TASK DETAILS —
Only the lines from the one containing "Whether you are" through the final line of the entries below are wanted, each copied exactly.

EXERCISE MATERIAL —
════════
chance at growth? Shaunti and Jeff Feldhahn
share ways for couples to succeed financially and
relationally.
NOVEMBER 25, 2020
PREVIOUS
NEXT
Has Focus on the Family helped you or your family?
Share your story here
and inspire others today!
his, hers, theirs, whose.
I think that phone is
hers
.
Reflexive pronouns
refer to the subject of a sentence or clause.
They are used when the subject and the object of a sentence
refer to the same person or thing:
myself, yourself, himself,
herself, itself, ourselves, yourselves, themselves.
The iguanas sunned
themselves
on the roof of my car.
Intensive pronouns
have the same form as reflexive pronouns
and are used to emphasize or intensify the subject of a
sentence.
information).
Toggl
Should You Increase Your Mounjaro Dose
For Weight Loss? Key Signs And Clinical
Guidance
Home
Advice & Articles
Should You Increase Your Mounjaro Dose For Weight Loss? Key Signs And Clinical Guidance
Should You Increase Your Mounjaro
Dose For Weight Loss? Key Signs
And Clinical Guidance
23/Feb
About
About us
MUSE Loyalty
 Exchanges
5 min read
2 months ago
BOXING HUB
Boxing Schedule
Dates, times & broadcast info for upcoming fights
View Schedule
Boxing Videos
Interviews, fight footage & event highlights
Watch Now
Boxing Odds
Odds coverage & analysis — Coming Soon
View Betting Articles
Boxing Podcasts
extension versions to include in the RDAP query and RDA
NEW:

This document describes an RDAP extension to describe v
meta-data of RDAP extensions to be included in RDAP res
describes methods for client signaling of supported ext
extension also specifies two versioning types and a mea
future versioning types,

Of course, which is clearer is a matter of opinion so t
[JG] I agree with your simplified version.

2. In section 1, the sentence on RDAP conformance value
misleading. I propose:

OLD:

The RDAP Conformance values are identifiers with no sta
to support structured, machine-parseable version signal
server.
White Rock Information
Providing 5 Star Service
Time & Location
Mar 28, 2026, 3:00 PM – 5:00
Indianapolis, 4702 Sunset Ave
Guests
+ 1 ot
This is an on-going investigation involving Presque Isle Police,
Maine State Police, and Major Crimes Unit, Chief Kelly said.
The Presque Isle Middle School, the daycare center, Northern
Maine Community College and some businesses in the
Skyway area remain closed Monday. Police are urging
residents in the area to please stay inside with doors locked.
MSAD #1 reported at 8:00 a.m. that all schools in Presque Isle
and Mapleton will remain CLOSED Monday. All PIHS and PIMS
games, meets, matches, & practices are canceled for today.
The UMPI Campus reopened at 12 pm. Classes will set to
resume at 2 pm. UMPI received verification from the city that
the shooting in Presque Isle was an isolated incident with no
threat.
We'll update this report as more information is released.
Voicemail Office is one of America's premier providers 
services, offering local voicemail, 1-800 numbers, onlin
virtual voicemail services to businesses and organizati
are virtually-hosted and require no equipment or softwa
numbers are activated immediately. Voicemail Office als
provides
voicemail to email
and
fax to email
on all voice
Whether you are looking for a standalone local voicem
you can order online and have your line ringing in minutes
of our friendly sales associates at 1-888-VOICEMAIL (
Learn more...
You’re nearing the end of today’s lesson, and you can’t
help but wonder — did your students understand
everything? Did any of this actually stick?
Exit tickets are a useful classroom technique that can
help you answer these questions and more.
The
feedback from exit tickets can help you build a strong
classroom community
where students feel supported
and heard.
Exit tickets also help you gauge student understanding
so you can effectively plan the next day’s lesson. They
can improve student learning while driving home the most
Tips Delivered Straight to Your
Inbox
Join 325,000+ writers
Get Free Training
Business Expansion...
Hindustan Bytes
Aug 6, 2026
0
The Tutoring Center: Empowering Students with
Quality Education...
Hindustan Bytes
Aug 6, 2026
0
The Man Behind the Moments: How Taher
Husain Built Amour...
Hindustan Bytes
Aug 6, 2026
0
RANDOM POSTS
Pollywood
════════
RESPONSE TO THE TASK —
Whether you are looking for a standalone local voicem
you can order online and have your line ringing in minutes
of our friendly sales associates at 1-888-VOICEMAIL (
Learn more...
You’re nearing the end of today’s lesson, and you can’t
help but wonder — did your students understand
everything? Did any of this actually stick?
Exit tickets are a useful classroom technique that can
help you answer these questions and more.
The
feedback from exit tickets can help you build a strong
classroom community
where students feel supported
and heard.
Exit tickets also help you gauge student understanding
so you can effectively plan the next day’s lesson. They
can improve student learning while driving home the most
Tips Delivered Straight to Your
Inbox
Join 325,000+ writers
Get Free Training
Business Expansion...
Hindustan Bytes
Aug 6, 2026
0
The Tutoring Center: Empowering Students with
Quality Education...
Hindustan Bytes
Aug 6, 2026
0
The Man Behind the Moments: How Taher
Husain Built Amour...
Hindustan Bytes
Aug 6, 2026
0
RANDOM POSTS
Pollywood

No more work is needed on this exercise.